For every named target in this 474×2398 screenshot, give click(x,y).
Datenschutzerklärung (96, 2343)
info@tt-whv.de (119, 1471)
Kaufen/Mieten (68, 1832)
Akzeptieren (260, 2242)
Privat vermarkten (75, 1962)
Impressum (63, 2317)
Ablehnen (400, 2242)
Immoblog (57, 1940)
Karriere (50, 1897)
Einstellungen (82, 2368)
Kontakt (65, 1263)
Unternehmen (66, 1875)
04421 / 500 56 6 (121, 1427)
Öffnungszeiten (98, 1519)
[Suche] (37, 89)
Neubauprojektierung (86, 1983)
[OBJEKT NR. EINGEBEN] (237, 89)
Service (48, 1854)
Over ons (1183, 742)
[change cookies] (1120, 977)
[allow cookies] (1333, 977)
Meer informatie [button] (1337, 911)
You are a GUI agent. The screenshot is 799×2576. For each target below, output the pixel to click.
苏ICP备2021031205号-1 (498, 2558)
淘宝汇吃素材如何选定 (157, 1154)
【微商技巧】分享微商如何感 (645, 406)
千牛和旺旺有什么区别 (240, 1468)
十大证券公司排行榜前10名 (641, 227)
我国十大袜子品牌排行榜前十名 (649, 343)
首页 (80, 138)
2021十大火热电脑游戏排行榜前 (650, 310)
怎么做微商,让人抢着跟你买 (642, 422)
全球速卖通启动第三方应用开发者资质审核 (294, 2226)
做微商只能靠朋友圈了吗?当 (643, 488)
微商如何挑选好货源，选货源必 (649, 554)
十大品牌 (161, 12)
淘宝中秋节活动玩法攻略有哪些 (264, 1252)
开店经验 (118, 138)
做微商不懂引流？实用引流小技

====

→ **EXERCISE GOAL**
Find every line in the records above that contains the word "screenshot", and copy each one.

→ **WRITTEN SOLUTION**
For every named target in this 474×2398 screenshot, give click(x,y).
You are a GUI agent. The screenshot is 799×2576. For each target below, output the pixel to click.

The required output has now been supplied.